Read Final Sins Online

Authors: Michael Prescott

Tags: #Kidnapping, #True Crime, #General, #Murder, #Suspense, #Fiction, #Serial Murderers

Final Sins (7 page)

Faust reported that he had become a suspect, “for no good reason, but simply by virtue of who I am, or perhaps I should say, what I am.”

A search of his home, he wrote, had yielded no evidence—“although I was briefly concerned that the authorities, in their zeal to convict an innocent man, might plant evidence against me.” Even after the search, the authorities weren’t finished with him. They wanted him to be interrogated by someone from the FBI.
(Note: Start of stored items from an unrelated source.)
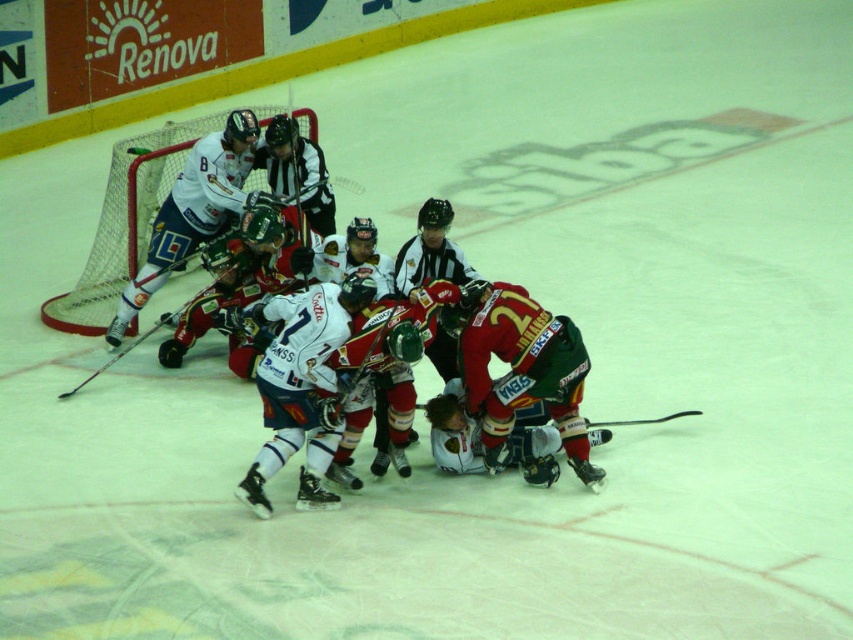 Between red jersey at center and white matte jersey at left, which one has more height?

Standing taller between the two is white matte jersey at left.

Between point (518, 365) and point (227, 221), which one is positioned behind?

The point (227, 221) is more distant.

Describe the element at coordinates (521, 371) in the screenshot. This screenshot has width=853, height=640. I see `red jersey at center` at that location.

The width and height of the screenshot is (853, 640). I want to click on red jersey at center, so click(521, 371).

Which of these two, red jersey hockey players at center or white matte jersey at left, stands shorter?

red jersey hockey players at center

Which is more to the left, red jersey hockey players at center or white matte jersey at left?

white matte jersey at left

What do you see at coordinates (511, 340) in the screenshot?
I see `red jersey hockey players at center` at bounding box center [511, 340].

Where is `red jersey hockey players at center`? This screenshot has width=853, height=640. red jersey hockey players at center is located at coordinates (511, 340).

Does red jersey at center have a lesser width compared to black matte hockey stick at left?

Yes.

Is red jersey at center to the right of black matte hockey stick at left from the viewer's perspective?

Indeed, red jersey at center is positioned on the right side of black matte hockey stick at left.

Between point (581, 442) and point (131, 346), which one is positioned behind?

Point (131, 346)

The width and height of the screenshot is (853, 640). In order to click on red jersey at center in this screenshot , I will do `click(521, 371)`. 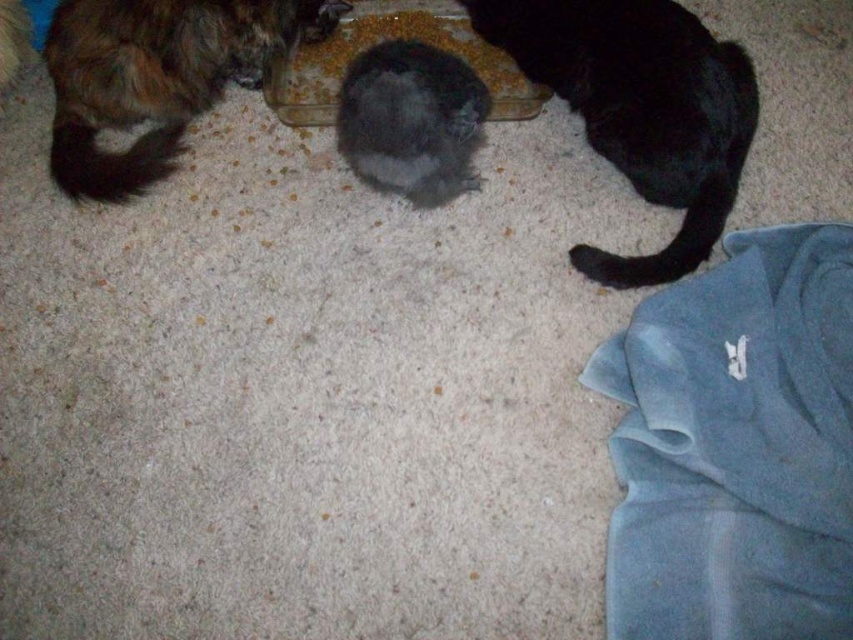 Does point (694, 40) lie behind point (384, 4)?

No, it is not.

How much distance is there between black fur cat at right and smooth plastic bowl at center?

black fur cat at right is 8.78 inches from smooth plastic bowl at center.

Locate an element on the screen. This screenshot has width=853, height=640. black fur cat at right is located at coordinates (640, 109).

In the scene shown: Who is positioned more to the right, shaggy brown fur cat at upper left or fluffy black cat at center?

From the viewer's perspective, fluffy black cat at center appears more on the right side.

Which is behind, point (102, 125) or point (436, 58)?

The point (436, 58) is behind.

The image size is (853, 640). I want to click on shaggy brown fur cat at upper left, so click(x=155, y=76).

Is black fur cat at right above fluffy black cat at center?

Correct, black fur cat at right is located above fluffy black cat at center.

Does black fur cat at right have a greater width compared to fluffy black cat at center?

Yes.

Is point (683, 232) more distant than point (393, 67)?

No, it is in front of (393, 67).

I want to click on black fur cat at right, so click(x=640, y=109). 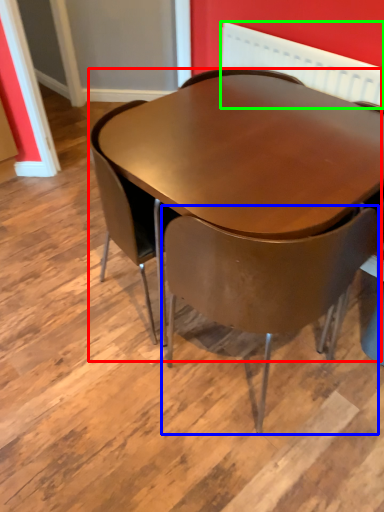 Question: Estimate the real-world distances between objects in this image. Which object is farther from table (highlighted by a red box), chair (highlighted by a blue box) or radiator (highlighted by a green box)?

Choices:
 (A) chair
 (B) radiator

Answer: (B) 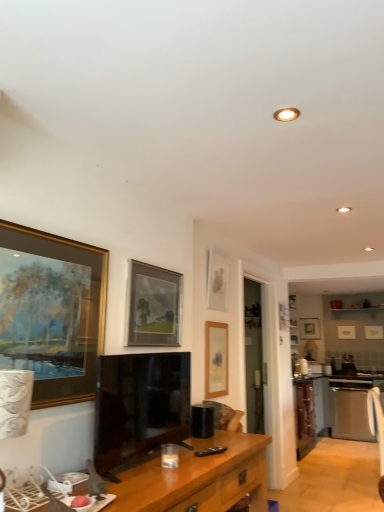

“By this point, I had acquired a certain leverage,” he wrote, “inasmuch as I had been the victim of their harassment and abuse. My attorneys advised me to refuse the invitation. Being of a generous nature, however, I permitted the indignity of an interview, on the condition that it be conducted by Special Agent Tess McCallum.”

He had wanted to meet her because of her highly publicized role in the Mobius case a short time earlier. “I was fascinated by the media accounts. She sounded like a gunslinger out of the Wild West, and her final showdown with mad Mobius was worthy of a Sergio Leone epic. She had killed a killer. I very much wanted to meet a woman capable of such a feat.”

The FBI complied. Faust flew, at his own expense, to Denver, where Tess headed the field office, and on a breezy September day he met her in an interview room.

He didn’t say much about his encounter with Agent McCallum, except that she had disappointed him with the plodding obviousness of her questions. Abby doubted this was true. Tess might be many things, but plodding and obvious were not among them.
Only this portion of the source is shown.